## Activity
A word-for-word copy of the entries, with images excluded, is the expected answer.
Information provided START
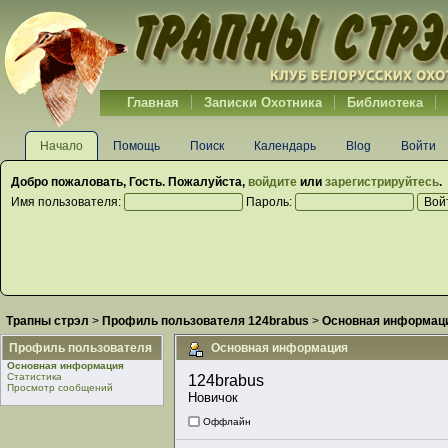
Главная
Записки Охотника
Библиотека
Начало
Помощь
Поиск
Календарь
Blog
Войти
Добро пожаловать,
Гость
. Пожалуйста,
войдите
или
зарегистрируйтесь
.
Имя пользователя:
Пароль:
Трапны стрэл
>
Профиль пользователя 124brabus
>
Основная информац
Профиль пользователя
Основная информация
Основная информация
Статистика
124brabus 
Просмотр сообщений
Новичок
Оффлайн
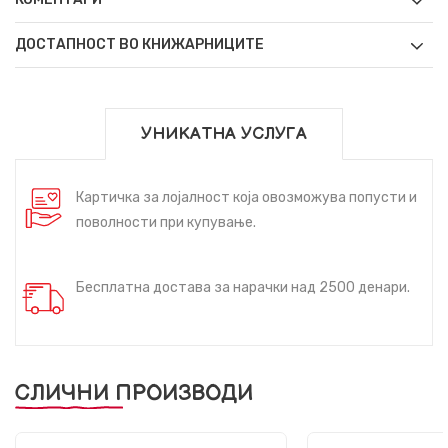
ДОСТАПНОСТ ВО КНИЖАРНИЦИТЕ
УНИКАТНА УСЛУГА
Картичка за лојалност која овозможува попусти и
поволности при купување.
Бесплатна достава за нарачки над 2500 денари.
СЛИЧНИ ПРОИЗВОДИ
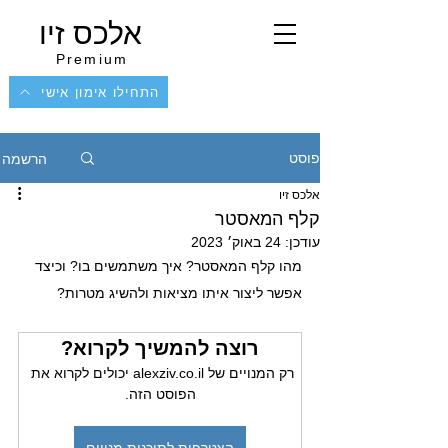
אלכס זיו
Premium
התחילו אימון אישי
הרשמה
פוסט
אלכס זיו
קלף המאסטר
עודכן:
24 באוק׳ 2023
מהו קלף המאסטר? איך משתמשים בו? וכיצד 
אפשר ליצור איתו מציאות ולהשיג מטרות?
רוצה להמשיך לקרוא?
רק המנויים של alexziv.co.il יכולים לקרוא את 
הפוסט הזה.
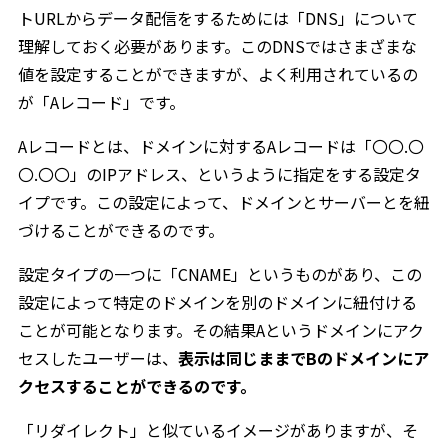
トURLからデータ配信をするためには「DNS」について
理解しておく必要があります。このDNSではさまざまな
値を設定することができますが、よく利用されているの
が「Aレコード」です。
Aレコードとは、ドメインに対するAレコードは「〇〇.〇
〇.〇〇」のIPアドレス、というように指定をする設定タ
イプです。この設定によって、ドメインとサーバーとを紐
づけることができるのです。
設定タイプの一つに「CNAME」というものがあり、この
設定によって特定のドメインを別のドメインに紐付ける
ことが可能となります。その結果Aというドメインにアク
セスしたユーザーは、
表示は同じままでBのドメインにア
クセスすることができるのです。
「リダイレクト」と似ているイメージがありますが、そ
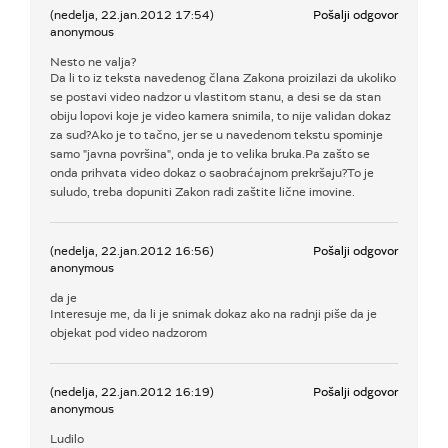
(nedelja, 22.jan.2012 17:54)
Pošalji odgovor
anonymous
Nesto ne valja?
Da li to iz teksta navedenog člana Zakona proizilazi da ukoliko
se postavi video nadzor u vlastitom stanu, a desi se da stan
obiju lopovi koje je video kamera snimila, to nije validan dokaz
za sud?Ako je to tačno, jer se u navedenom tekstu spominje
samo "javna površina", onda je to velika bruka.Pa zašto se
onda prihvata video dokaz o saobraćajnom prekršaju?To je
suludo, treba dopuniti Zakon radi zaštite lične imovine.
(nedelja, 22.jan.2012 16:56)
Pošalji odgovor
anonymous
da je
Interesuje me, da li je snimak dokaz ako na radnji piše da je
objekat pod video nadzorom
(nedelja, 22.jan.2012 16:19)
Pošalji odgovor
anonymous
Ludilo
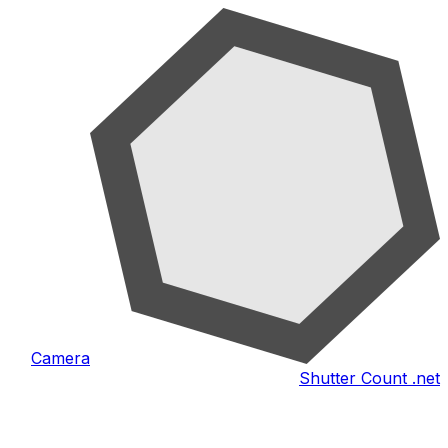
Camera
Shutter Count .net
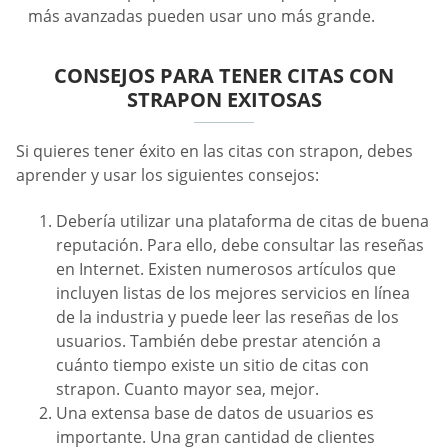
más avanzadas pueden usar uno más grande.
CONSEJOS PARA TENER CITAS CON
STRAPON EXITOSAS
Si quieres tener éxito en las citas con strapon, debes
aprender y usar los siguientes consejos:
Debería utilizar una plataforma de citas de buena
reputación. Para ello, debe consultar las reseñas
en Internet. Existen numerosos artículos que
incluyen listas de los mejores servicios en línea
de la industria y puede leer las reseñas de los
usuarios. También debe prestar atención a
cuánto tiempo existe un sitio de citas con
strapon. Cuanto mayor sea, mejor.
Una extensa base de datos de usuarios es
importante. Una gran cantidad de clientes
Information provided END
## Written solution
Главная
Записки Охотника
Библиотека
Начало
Помощь
Поиск
Календарь
Blog
Войти
Добро пожаловать,
Гость
. Пожалуйста,
войдите
или
зарегистрируйтесь
.
Имя пользователя:
Пароль:
Трапны стрэл
>
Профиль пользователя 124brabus
>
Основная информац
Профиль пользователя
Основная информация
Основная информация
Статистика
124brabus 
Просмотр сообщений
Новичок
Оффлайн
ДОСТАПНОСТ ВО КНИЖАРНИЦИТЕ
УНИКАТНА УСЛУГА
Картичка за лојалност која овозможува попусти и
поволности при купување.
Бесплатна достава за нарачки над 2500 денари.
СЛИЧНИ ПРОИЗВОДИ
אלכס זיו
Premium
התחילו אימון אישי
הרשמה
פוסט
אלכס זיו
קלף המאסטר
עודכן:
24 באוק׳ 2023
מהו קלף המאסטר? איך משתמשים בו? וכיצד 
אפשר ליצור איתו מציאות ולהשיג מטרות?
רוצה להמשיך לקרוא?
רק המנויים של alexziv.co.il יכולים לקרוא את 
הפוסט הזה.
トURLからデータ配信をするためには「DNS」について
理解しておく必要があります。このDNSではさまざまな
値を設定することができますが、よく利用されているの
が「Aレコード」です。
Aレコードとは、ドメインに対するAレコードは「〇〇.〇
〇.〇〇」のIPアドレス、というように指定をする設定タ
イプです。この設定によって、ドメインとサーバーとを紐
づけることができるのです。
設定タイプの一つに「CNAME」というものがあり、この
設定によって特定のドメインを別のドメインに紐付ける
ことが可能となります。その結果Aというドメインにアク
セスしたユーザーは、
表示は同じままでBのドメインにア
クセスすることができるのです。
「リダイレクト」と似ているイメージがありますが、そ
(nedelja, 22.jan.2012 17:54)
Pošalji odgovor
anonymous
Nesto ne valja?
Da li to iz teksta navedenog člana Zakona proizilazi da ukoliko
se postavi video nadzor u vlastitom stanu, a desi se da stan
obiju lopovi koje je video kamera snimila, to nije validan dokaz
za sud?Ako je to tačno, jer se u navedenom tekstu spominje
samo "javna površina", onda je to velika bruka.Pa zašto se
onda prihvata video dokaz o saobraćajnom prekršaju?To je
suludo, treba dopuniti Zakon radi zaštite lične imovine.
(nedelja, 22.jan.2012 16:56)
Pošalji odgovor
anonymous
da je
Interesuje me, da li je snimak dokaz ako na radnji piše da je
objekat pod video nadzorom
(nedelja, 22.jan.2012 16:19)
Pošalji odgovor
anonymous
Ludilo
Camera
Shutter Count .net
más avanzadas pueden usar uno más grande.
CONSEJOS PARA TENER CITAS CON
STRAPON EXITOSAS
Si quieres tener éxito en las citas con strapon, debes
aprender y usar los siguientes consejos:
Debería utilizar una plataforma de citas de buena
reputación. Para ello, debe consultar las reseñas
en Internet. Existen numerosos artículos que
incluyen listas de los mejores servicios en línea
de la industria y puede leer las reseñas de los
usuarios. También debe prestar atención a
cuánto tiempo existe un sitio de citas con
strapon. Cuanto mayor sea, mejor.
Una extensa base de datos de usuarios es
importante. Una gran cantidad de clientes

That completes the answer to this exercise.